*Problem*. Nothing in the data may be changed; retype all of it.

*Entries shown*.

Segment Open

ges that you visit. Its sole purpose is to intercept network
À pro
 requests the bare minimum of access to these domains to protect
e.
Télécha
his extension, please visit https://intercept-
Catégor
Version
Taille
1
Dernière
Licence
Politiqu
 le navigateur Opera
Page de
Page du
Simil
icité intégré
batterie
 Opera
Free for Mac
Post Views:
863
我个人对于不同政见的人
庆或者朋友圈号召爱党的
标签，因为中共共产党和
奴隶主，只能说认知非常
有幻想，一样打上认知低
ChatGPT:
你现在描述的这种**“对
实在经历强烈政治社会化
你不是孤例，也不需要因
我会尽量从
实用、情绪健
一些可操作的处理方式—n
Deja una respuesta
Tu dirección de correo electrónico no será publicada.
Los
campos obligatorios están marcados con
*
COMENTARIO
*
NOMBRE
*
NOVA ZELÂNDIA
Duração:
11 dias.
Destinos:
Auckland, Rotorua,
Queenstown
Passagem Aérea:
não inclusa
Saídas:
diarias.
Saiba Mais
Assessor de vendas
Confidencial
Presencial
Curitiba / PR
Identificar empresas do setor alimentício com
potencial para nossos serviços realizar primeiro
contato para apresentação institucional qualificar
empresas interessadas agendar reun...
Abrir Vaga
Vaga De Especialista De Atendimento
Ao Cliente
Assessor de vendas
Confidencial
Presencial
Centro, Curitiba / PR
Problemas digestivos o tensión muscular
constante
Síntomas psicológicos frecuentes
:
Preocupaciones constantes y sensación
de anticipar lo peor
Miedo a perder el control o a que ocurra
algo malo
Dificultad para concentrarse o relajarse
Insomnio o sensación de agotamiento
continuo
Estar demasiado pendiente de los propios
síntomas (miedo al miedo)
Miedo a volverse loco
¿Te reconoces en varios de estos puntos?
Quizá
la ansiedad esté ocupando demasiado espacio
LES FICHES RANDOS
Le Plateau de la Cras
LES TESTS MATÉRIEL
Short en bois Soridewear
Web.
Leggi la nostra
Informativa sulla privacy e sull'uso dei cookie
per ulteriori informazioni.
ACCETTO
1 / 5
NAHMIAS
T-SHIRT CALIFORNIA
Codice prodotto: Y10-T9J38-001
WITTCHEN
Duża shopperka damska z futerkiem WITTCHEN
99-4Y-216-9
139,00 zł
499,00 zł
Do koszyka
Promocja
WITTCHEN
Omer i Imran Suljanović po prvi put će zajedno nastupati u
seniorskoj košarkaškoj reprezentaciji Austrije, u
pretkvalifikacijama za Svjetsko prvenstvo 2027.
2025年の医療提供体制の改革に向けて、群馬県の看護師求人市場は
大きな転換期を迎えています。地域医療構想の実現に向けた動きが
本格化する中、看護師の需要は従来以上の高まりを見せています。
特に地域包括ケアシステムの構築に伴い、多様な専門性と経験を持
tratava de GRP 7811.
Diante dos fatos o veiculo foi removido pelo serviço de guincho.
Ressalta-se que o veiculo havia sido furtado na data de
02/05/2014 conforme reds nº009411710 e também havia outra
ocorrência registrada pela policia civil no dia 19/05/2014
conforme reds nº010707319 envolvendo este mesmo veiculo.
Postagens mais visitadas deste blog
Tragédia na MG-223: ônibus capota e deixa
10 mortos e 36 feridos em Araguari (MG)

Segment Closed

*Result for this task*.
ges that you visit. Its sole purpose is to intercept network
À pro
 requests the bare minimum of access to these domains to protect
e.
Télécha
his extension, please visit https://intercept-
Catégor
Version
Taille
1
Dernière
Licence
Politiqu
 le navigateur Opera
Page de
Page du
Simil
icité intégré
batterie
 Opera
Free for Mac
Post Views:
863
我个人对于不同政见的人
庆或者朋友圈号召爱党的
标签，因为中共共产党和
奴隶主，只能说认知非常
有幻想，一样打上认知低
ChatGPT:
你现在描述的这种**“对
实在经历强烈政治社会化
你不是孤例，也不需要因
我会尽量从
实用、情绪健
一些可操作的处理方式—n
Deja una respuesta
Tu dirección de correo electrónico no será publicada.
Los
campos obligatorios están marcados con
*
COMENTARIO
*
NOMBRE
*
NOVA ZELÂNDIA
Duração:
11 dias.
Destinos:
Auckland, Rotorua,
Queenstown
Passagem Aérea:
não inclusa
Saídas:
diarias.
Saiba Mais
Assessor de vendas
Confidencial
Presencial
Curitiba / PR
Identificar empresas do setor alimentício com
potencial para nossos serviços realizar primeiro
contato para apresentação institucional qualificar
empresas interessadas agendar reun...
Abrir Vaga
Vaga De Especialista De Atendimento
Ao Cliente
Assessor de vendas
Confidencial
Presencial
Centro, Curitiba / PR
Problemas digestivos o tensión muscular
constante
Síntomas psicológicos frecuentes
:
Preocupaciones constantes y sensación
de anticipar lo peor
Miedo a perder el control o a que ocurra
algo malo
Dificultad para concentrarse o relajarse
Insomnio o sensación de agotamiento
continuo
Estar demasiado pendiente de los propios
síntomas (miedo al miedo)
Miedo a volverse loco
¿Te reconoces en varios de estos puntos?
Quizá
la ansiedad esté ocupando demasiado espacio
LES FICHES RANDOS
Le Plateau de la Cras
LES TESTS MATÉRIEL
Short en bois Soridewear
Web.
Leggi la nostra
Informativa sulla privacy e sull'uso dei cookie
per ulteriori informazioni.
ACCETTO
1 / 5
NAHMIAS
T-SHIRT CALIFORNIA
Codice prodotto: Y10-T9J38-001
WITTCHEN
Duża shopperka damska z futerkiem WITTCHEN
99-4Y-216-9
139,00 zł
499,00 zł
Do koszyka
Promocja
WITTCHEN
Omer i Imran Suljanović po prvi put će zajedno nastupati u
seniorskoj košarkaškoj reprezentaciji Austrije, u
pretkvalifikacijama za Svjetsko prvenstvo 2027.
2025年の医療提供体制の改革に向けて、群馬県の看護師求人市場は
大きな転換期を迎えています。地域医療構想の実現に向けた動きが
本格化する中、看護師の需要は従来以上の高まりを見せています。
特に地域包括ケアシステムの構築に伴い、多様な専門性と経験を持
tratava de GRP 7811.
Diante dos fatos o veiculo foi removido pelo serviço de guincho.
Ressalta-se que o veiculo havia sido furtado na data de
02/05/2014 conforme reds nº009411710 e também havia outra
ocorrência registrada pela policia civil no dia 19/05/2014
conforme reds nº010707319 envolvendo este mesmo veiculo.
Postagens mais visitadas deste blog
Tragédia na MG-223: ônibus capota e deixa
10 mortos e 36 feridos em Araguari (MG)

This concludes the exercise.